My dad was a worker's comp attorney. He had his own practice, and I spent a lot of my time after school and over the summer helping out and playing on the computers. I always liked computers when I was a kid. I remember distinctly how horrible the law office’s software was, so I have firsthand experience with what doesn’t work. I thought it would be pretty meaningful if I could make an impact on fixing it.

What are you most proud to have worked on at TBP?

There are two that come to mind. 

I wrote a tool that spins up all of our architecture for infrastructure for new clients. When we add a new client, my tool will create all the necessary servers and databases to power that client. Our entire manual process used to take a couple days because there are a lot of steps due to our security requirements. What I did is take about half of that and reduce it to a couple commands you run on your computer. Then it does everything for you, decreasing the time to get everything up and running.

I also wrote our Microsoft Teams integration. Lawyers take a lot of calls, and it’s important that our software can log them. Part of our value proposition is enabling lawyers to break free from needing to manually record everything they do. Our software previously only logged the phone system, but in this “work from anywhere in the world” environment, Microsoft Teams has become an important tool in a lawyer’s daily functions. Our software is less effective if it leaves big gaps of time that are unaccounted for, so I wrote the code that leverages Microsoft APIs to log these calls.

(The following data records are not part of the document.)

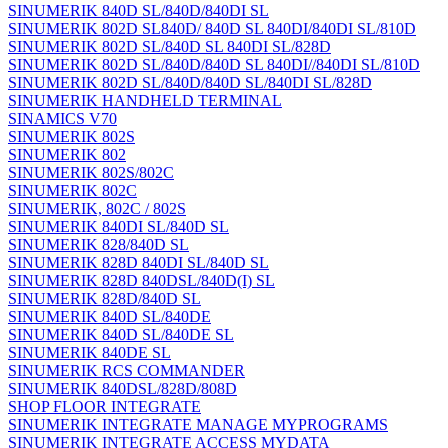
SINUMERIK 840D SL/840D/840DI SL
SINUMERIK 802D SL840D/ 840D SL 840DI/840DI SL/810D
SINUMERIK 802D SL/840D SL 840DI SL/828D
SINUMERIK 802D SL/840D/840D SL 840DI//840DI SL/810D
SINUMERIK 802D SL/840D/840D SL/840DI SL/828D
SINUMERIK HANDHELD TERMINAL
SINAMICS V70
SINUMERIK 802S
SINUMERIK 802
SINUMERIK 802S/802C
SINUMERIK 802C
SINUMERIK, 802C / 802S
SINUMERIK 840DI SL/840D SL
SINUMERIK 828/840D SL
SINUMERIK 828D 840DI SL/840D SL
SINUMERIK 828D 840DSL/840D(I) SL
SINUMERIK 828D/840D SL
SINUMERIK 840D SL/840DE
SINUMERIK 840D SL/840DE SL
SINUMERIK 840DE SL
SINUMERIK RCS COMMANDER
SINUMERIK 840DSL/828D/808D
SHOP FLOOR INTEGRATE
SINUMERIK INTEGRATE MANAGE MYPROGRAMS
SINUMERIK INTEGRATE ACCESS MYDATA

What did you learn from your experience being a founder? 

When you're an engineer, it's easy to get distracted by the task at hand, whether that be the feature implementation or the design you're creating. When you're a founder, however, you are zooming out and creating something that provides value for your customer. Having my own startup taught me the importance of figuring out what the value is and then building the technology, as opposed to the other way around. If you don't have both sides of the equation and you only have the technology, you're not going to build the most elegant solution to solve a true need.

Do you have an example of how you’ve gone through that process of defining the value and building for that at TBP?

I think our product team is fantastic at doing user interviews. They're good at getting quantitative data on how our customers use our application. Then they work with us engineers to describe technical requirements that meet our customers' needs.

We do a good job of making sure that each person in the chain is aware of what he or she needs to do, not only for their job requirements but also for the stakeholders.

What are some key elements that you take into consideration when designing new software systems?

I code for fun, and I probably will for the rest of my life. I am a little bit obsessed with writing maintainable, readable code. So I think it’s important to create systems that are scalable and to be able to demonstrate where and when we need to make choices for performance. 

An easy trap to fall into is optimizing for performance situations that you assume will happen, rather than letting your users show you where the issues are. You let the data guide you in the right direction. I'm stealing someone's quote here, but, “Intuition is for making your experiment, the data is for determining what you should do.”

What's an exciting company challenge you're looking forward to tackling this year in 2022?

Implementing at an even greater scale. We’re growing really rapidly, which means that we’re getting even more quantitative data to provide performance enhancements to our software. This is an exciting milestone for us because, like any startup, we began with only a few users. 

It can also be hectic because users often have opinions that may or may not align with the data.